= Croatian Association of Prisoners in Serbian Concentration Camps =

Association logo

Croatian Association of Prisoners in Serbian Concentration Camps (Hrvatsko društvo logoraša srpskih koncentracijskih logora) is an association of former prisoners in Serbian jails and prison camps during the Croatian War of Independence. The organization was founded in Zagreb in 1995 and began its work that same year. Its offices are located on Ban Jelačić Square. In 2006, the association was admitted to the World Veterans Federation. Its president As of 2015 is Danijel Rehak.

The organization helps raise monuments, commemorates anniversaries relating to the war and also helps publish related books. In 2004 the association opened a centre in Borovo Naselje, whose aim is to research war crimes committed during the war. The centre was opened by deputy prime minister Jadranka Kosor and parliamentary speaker Vladimir Šeks.

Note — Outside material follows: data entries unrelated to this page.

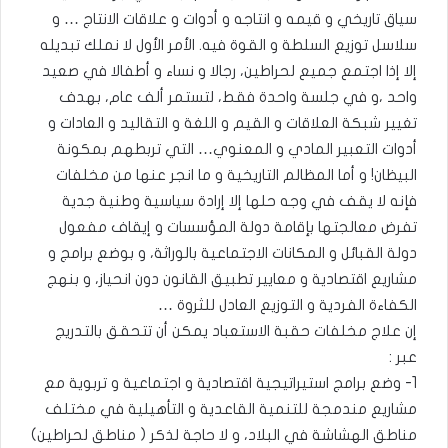
سياق تاريخي و قيمه و انتاجه و أدوات و علاقات الانتاج … و
سلاسل توزيع السلطة و القوة فيه. الأمر الأول لا نملك تبديله
إلا إذا اجتمع جميع لحراطين، رجالا و نساء و أطفالا في صعيد
واحد ،و في جلسة واحدة فقط، لتستمر ألف عام، بهدف
تغيير شبكة العلاقات و القيم و اللغة و التقاليد و العادات و
أدوات التعبير المادي و المعنوي… التي تربطهم بمكونة
البيظان! و أما المظالم التاريخية و ما انجر عنها من مخلفات
فإنه لا يقف في وجه حلها إلا إرادة سياسية وطنية جدية
تفرض معالجتها بإقامة دولة المؤسسات و إيقاف مفعول
دولة القبائل و المكانات الاجتماعية بالوراثة، و بوضع برامج و
مشاريع اقتصادية و معايير تطبيق القانون دون انحياز، و بنهج
الكفاءة الفردية و التوزيع العادل للثروة …
إن علاج مخلفات حقبة الاستعباد يمكن أن تتحقق بالتدريج
عبر :
1- وضع برامج استيراتيجية اقتصادية و اجتماعية و تربوية مع
مشاريع مندمجة للتنمية القاعدية و التأهيلية في مختلف
مناطق الهشاشة في البلاد، و لا حاجة لذكر ( مناطق لحراطين)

Kosor served as the minister of Family Affairs, War Veterans and Intergenerational Solidarity, a ministry with which the association works closely.

According to the Societies data, a total of 8,000 Croatian civilians and POWs (a large number after the fall of Vukovar) went through Serb prison camps at Sremska Mitrovica, Stajićevo and elsewhere; some 300 people never returned from them.

A total of 4570 camp inmates started legal action in 2004 against the former Federal Republic of Yugoslavia of Serbia and Montenegro (now the Republic of Serbia) for torture and abuse in the camps.